It’s been almost seven months since Aave officially launched its overcollateralized algorithmic stablecoin. Using the ticker GHO, the stablecoin operated all of this time under the $1 peg due to low demand and other technical difficulties. Now, GHO has finally reached its peg value.
Aave founder Stani Kulechov made the announcement via X (formerly known as Tweeter) on February 6th. In his tweet, Kulechov congratulated the community on enabling what he called a “fundamental building block for DeFi and payments”.
Stablecoins are hot, and people are using them all over the world. But, with their popularity, a lot of questions come to the surface. There are also loads of questions surrounding regulations, which is being talked about at the highest levels of government.
A Not-so-stable Stablecoin
A total of $2 million in GHO was minted on the Ethereum network when the stablecoin was launched back in July of 2023. While the launch was seen as a success by most of the Aave community, many crypto users considered GHO to be a failure.

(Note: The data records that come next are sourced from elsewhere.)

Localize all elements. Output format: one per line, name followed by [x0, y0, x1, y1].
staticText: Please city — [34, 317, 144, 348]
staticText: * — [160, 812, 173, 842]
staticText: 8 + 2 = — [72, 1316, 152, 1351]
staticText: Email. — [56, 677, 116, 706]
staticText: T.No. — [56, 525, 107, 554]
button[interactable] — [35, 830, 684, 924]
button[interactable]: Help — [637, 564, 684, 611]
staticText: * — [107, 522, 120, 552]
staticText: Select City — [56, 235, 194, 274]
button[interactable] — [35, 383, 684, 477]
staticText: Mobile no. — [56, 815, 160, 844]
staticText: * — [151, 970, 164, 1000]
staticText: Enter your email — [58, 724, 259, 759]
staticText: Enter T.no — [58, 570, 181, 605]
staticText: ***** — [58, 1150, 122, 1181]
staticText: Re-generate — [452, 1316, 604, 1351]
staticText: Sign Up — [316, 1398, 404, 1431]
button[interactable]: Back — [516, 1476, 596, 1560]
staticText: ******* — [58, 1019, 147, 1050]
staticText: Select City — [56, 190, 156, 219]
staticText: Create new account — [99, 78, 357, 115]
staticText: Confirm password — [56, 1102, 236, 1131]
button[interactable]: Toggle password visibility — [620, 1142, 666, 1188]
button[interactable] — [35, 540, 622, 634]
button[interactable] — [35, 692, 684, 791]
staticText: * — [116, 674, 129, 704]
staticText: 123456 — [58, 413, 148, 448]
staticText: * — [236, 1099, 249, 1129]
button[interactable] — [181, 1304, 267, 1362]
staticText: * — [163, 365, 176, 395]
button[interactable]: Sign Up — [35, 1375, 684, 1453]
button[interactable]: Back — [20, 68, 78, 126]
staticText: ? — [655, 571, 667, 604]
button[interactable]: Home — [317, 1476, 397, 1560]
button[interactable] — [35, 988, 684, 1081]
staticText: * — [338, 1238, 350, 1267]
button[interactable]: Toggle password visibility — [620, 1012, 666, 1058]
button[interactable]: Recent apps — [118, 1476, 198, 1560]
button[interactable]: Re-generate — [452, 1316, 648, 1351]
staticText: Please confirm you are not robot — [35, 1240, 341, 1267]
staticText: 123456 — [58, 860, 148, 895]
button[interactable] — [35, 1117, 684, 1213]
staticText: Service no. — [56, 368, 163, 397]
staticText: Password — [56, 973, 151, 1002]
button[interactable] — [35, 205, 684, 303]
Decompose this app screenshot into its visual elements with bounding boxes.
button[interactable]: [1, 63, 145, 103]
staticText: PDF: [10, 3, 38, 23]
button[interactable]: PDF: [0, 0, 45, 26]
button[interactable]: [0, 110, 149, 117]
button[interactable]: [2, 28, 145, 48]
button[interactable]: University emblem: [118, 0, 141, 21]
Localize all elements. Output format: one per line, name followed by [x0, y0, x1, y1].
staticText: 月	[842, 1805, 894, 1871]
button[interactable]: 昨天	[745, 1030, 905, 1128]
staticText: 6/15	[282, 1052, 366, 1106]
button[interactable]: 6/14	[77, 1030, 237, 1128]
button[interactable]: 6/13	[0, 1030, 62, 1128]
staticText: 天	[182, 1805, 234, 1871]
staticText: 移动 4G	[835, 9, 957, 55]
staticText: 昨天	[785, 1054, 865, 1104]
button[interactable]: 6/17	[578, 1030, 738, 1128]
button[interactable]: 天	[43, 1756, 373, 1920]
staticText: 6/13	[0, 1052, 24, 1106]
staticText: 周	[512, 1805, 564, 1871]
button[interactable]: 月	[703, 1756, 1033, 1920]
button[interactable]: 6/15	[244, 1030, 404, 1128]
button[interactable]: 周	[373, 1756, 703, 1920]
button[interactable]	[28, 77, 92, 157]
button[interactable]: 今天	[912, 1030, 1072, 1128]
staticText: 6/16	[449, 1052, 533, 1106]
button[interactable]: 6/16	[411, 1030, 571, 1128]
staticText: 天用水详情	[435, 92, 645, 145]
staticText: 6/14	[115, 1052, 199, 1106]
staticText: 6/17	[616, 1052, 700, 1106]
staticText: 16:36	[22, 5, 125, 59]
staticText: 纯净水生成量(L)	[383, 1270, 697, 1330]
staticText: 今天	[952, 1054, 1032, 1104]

Because of its algorithmic nature, GHO’s volatility was just too high for many to consider it a true stablecoin. GHO’s value was as low as $0.917 back on October 24, only three months after being launched, a price that was mostly sustained until November of that year.
While the price of the stablecoin has risen by 8.6% over its all-time low at the time of writing, this volatility has prevented it from going mainstream. Despite this, GHO has generated over $2.1 million in annualized revenue and has seen great improvement over the months, like the GHO Stability Module.

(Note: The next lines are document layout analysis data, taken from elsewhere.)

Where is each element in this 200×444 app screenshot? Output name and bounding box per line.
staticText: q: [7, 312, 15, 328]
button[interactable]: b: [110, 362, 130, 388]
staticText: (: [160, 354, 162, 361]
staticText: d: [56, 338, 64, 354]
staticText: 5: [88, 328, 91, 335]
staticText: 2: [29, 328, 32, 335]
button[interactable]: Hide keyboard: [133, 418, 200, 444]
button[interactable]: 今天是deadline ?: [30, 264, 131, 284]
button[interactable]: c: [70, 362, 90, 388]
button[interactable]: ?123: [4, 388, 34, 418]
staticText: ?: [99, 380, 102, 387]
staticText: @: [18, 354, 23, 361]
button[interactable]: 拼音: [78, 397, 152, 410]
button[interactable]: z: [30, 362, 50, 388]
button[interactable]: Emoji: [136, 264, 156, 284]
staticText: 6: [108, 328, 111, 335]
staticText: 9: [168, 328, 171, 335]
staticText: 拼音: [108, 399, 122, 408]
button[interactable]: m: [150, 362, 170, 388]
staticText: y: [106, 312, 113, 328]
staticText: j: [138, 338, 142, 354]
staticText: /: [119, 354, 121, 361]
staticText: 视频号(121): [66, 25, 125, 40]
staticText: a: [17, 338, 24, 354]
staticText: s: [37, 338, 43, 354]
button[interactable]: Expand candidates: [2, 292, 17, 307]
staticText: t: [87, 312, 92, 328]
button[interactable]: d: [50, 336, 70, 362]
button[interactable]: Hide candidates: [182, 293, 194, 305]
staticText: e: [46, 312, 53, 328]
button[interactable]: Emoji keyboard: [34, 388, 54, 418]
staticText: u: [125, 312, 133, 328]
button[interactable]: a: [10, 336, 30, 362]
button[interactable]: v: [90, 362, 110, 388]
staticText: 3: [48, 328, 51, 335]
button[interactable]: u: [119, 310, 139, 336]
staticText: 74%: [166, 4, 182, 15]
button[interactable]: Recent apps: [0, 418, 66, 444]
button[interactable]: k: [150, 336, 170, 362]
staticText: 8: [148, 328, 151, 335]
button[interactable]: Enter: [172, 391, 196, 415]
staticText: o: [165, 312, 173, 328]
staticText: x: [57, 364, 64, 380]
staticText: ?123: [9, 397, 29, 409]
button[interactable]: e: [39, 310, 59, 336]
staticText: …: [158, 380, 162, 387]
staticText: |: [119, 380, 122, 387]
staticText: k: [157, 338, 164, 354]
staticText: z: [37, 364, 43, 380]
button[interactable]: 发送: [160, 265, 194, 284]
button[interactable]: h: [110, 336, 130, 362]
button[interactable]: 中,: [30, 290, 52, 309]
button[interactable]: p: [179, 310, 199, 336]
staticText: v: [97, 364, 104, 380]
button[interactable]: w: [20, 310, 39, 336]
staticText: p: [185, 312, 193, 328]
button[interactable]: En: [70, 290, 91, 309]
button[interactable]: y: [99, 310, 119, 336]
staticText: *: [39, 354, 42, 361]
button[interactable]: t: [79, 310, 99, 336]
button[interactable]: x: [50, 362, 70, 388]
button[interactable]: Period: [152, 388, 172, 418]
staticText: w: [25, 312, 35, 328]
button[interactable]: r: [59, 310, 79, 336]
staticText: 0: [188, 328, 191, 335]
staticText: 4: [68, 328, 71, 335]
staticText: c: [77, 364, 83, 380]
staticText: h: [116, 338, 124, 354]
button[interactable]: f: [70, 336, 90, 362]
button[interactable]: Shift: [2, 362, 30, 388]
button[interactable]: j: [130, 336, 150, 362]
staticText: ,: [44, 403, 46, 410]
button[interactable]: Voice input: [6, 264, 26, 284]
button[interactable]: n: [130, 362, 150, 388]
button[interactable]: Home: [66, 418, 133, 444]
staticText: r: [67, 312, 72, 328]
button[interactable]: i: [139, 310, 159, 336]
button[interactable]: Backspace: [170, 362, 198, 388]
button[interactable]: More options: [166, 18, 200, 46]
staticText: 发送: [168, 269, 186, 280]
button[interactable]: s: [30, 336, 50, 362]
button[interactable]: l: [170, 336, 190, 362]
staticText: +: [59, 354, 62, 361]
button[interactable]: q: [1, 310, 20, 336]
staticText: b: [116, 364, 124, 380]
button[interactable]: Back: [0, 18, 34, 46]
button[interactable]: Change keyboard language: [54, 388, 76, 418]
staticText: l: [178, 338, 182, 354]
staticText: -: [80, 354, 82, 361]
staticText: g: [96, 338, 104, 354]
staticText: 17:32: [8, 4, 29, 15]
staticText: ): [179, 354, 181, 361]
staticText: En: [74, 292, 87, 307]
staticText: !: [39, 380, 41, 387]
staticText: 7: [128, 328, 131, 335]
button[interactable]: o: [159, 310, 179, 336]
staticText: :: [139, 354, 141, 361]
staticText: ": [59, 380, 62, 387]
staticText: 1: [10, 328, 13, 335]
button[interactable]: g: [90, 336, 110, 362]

These improvements seem to be working so far, as GHO’s volatility has certainly decreased over the past weeks. In fact, the stablecoin’s value has managed to stay over the $0.995 mark until the time of writing, which would be a good performance if maintained for a longer period of time.
How Does GHO Work?
Unlike some of the most popular stablecoins, GHO doesn’t have a redemption mechanism that allows its holder to trade it for its equivalent in non-crypto assets. The lack of a redemption mechanism means that users can only trade their GHO at market value in secondary markets.
Popular stablecoins often back their value with a USD reserve, ensuring that the 1-on-1 peg is always maintained. GHO, on the other hand, tries to maintain this peg by using crypto-based over-collateralization.

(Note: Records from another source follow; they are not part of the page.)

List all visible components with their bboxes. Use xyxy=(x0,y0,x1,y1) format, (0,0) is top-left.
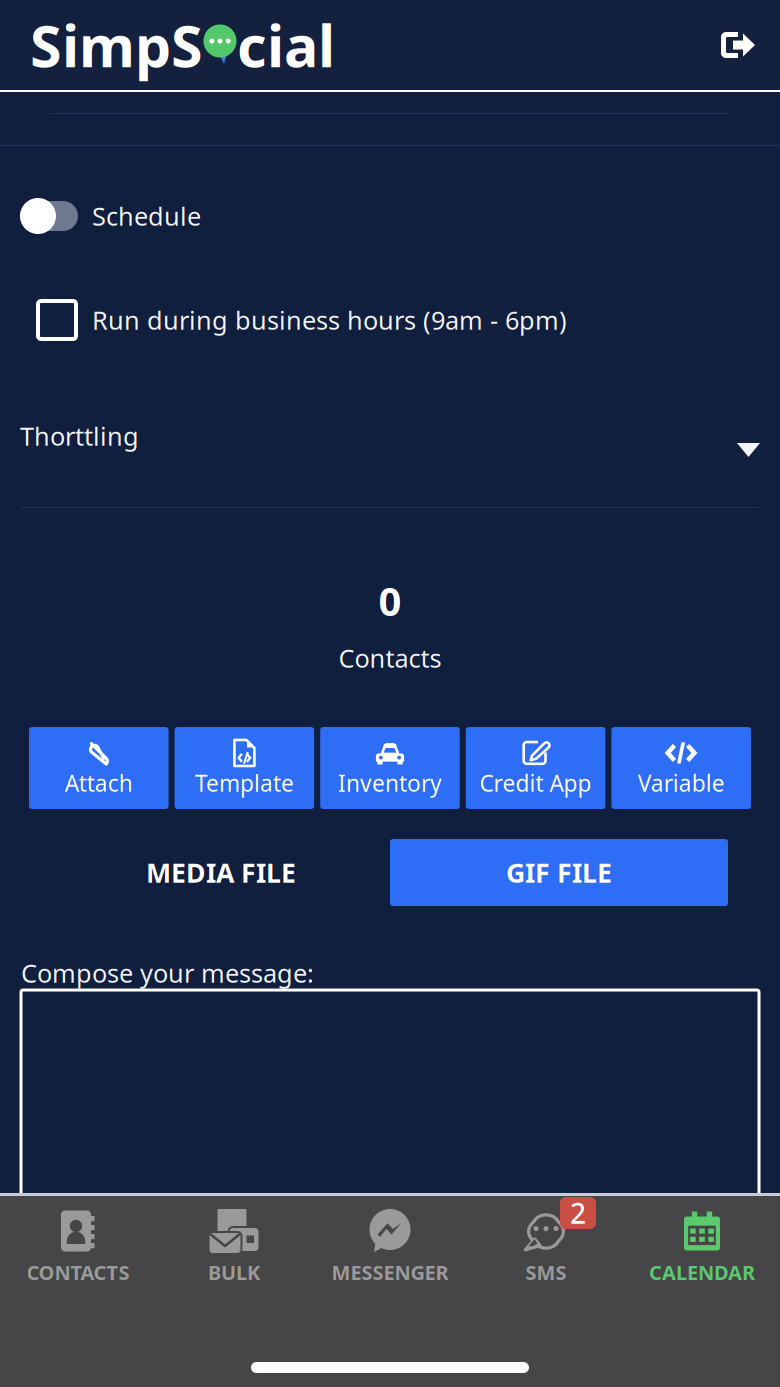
staticText: SMS xyxy=(526,1259,566,1286)
button[interactable]: Run during business hours (9am - 6pm) xyxy=(38,301,567,339)
staticText: GIF FILE xyxy=(506,855,612,890)
staticText: Run during business hours (9am - 6pm) xyxy=(92,303,567,337)
staticText: Schedule xyxy=(92,199,201,233)
staticText: Template xyxy=(195,768,294,798)
staticText: cial xyxy=(237,7,335,83)
button[interactable]: Log out xyxy=(720,29,756,61)
button[interactable]: Schedule xyxy=(20,198,201,234)
button[interactable]: Inventory xyxy=(320,727,460,809)
staticText: CALENDAR xyxy=(649,1259,755,1286)
button[interactable]: CONTACTS xyxy=(0,1209,156,1286)
staticText: Inventory xyxy=(338,768,442,798)
staticText: SimpS xyxy=(30,7,203,83)
button[interactable]: Variable xyxy=(611,727,751,809)
staticText: Credit App xyxy=(480,768,592,798)
button[interactable]: Thorttling xyxy=(0,420,780,452)
staticText: MEDIA FILE xyxy=(146,855,296,890)
staticText: Variable xyxy=(638,768,725,798)
staticText: Thorttling xyxy=(20,419,139,453)
button[interactable]: Credit App xyxy=(466,727,605,809)
staticText: BULK xyxy=(208,1259,260,1286)
staticText: MESSENGER xyxy=(332,1259,448,1286)
staticText: 2 xyxy=(570,1194,586,1232)
staticText: 0 xyxy=(378,574,402,627)
button[interactable]: Template xyxy=(175,727,314,809)
button[interactable]: BULK xyxy=(156,1209,312,1286)
button[interactable]: 2 xyxy=(468,1209,624,1286)
staticText: Compose your message: xyxy=(21,956,314,990)
button[interactable]: GIF FILE xyxy=(390,839,728,906)
button[interactable]: Attach xyxy=(29,727,169,809)
button[interactable]: MESSENGER xyxy=(312,1209,468,1286)
staticText: Attach xyxy=(65,768,133,798)
button[interactable]: MEDIA FILE xyxy=(52,839,390,906)
staticText: CONTACTS xyxy=(26,1259,130,1286)
button[interactable]: CALENDAR xyxy=(624,1209,780,1286)
staticText: Contacts xyxy=(338,641,442,675)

As these underlying assets are also highly volatile, keeping GHO’s peg value relies heavily on demand. With Aave’s interest rates also being under the direct controls of the users thanks to Aave’s decentralized governance model, things can get even more complicated really quickly.
Another Big Win for DeFi
While GHO is not the first algorithmic decentralized stablecoin, as its open-source code, decentralized governance, and over-collateralization are similar to those of DAI and other coins. What sets GHO apart from its competitors is its multi-collateral banking, which allows users to use any Aave-supported cryptocurrency to mint it.
GHO also generates interest when users supply collateral to the Aave Protocol to mint it. This means Aave can use these assets to provide loans to other users, benefiting the whole ecosystem and allowing users to effectively reduce their interest rates when borrowing.
With the debate around stablecoin regulation continuing to grow by the day, the increased decentralization of stablecoins like GHO is paramount. Only by having efficient and flexible stablecoins can this type of asset become a true driver of crypto’s mission to open financial markets and remove regulators.
Some regulators see stablecoins as a systemic risk, although this is far from certain. In fact, the banking system is under strain, and stablecoins seems like a small asset class given the size of the Western financial markets.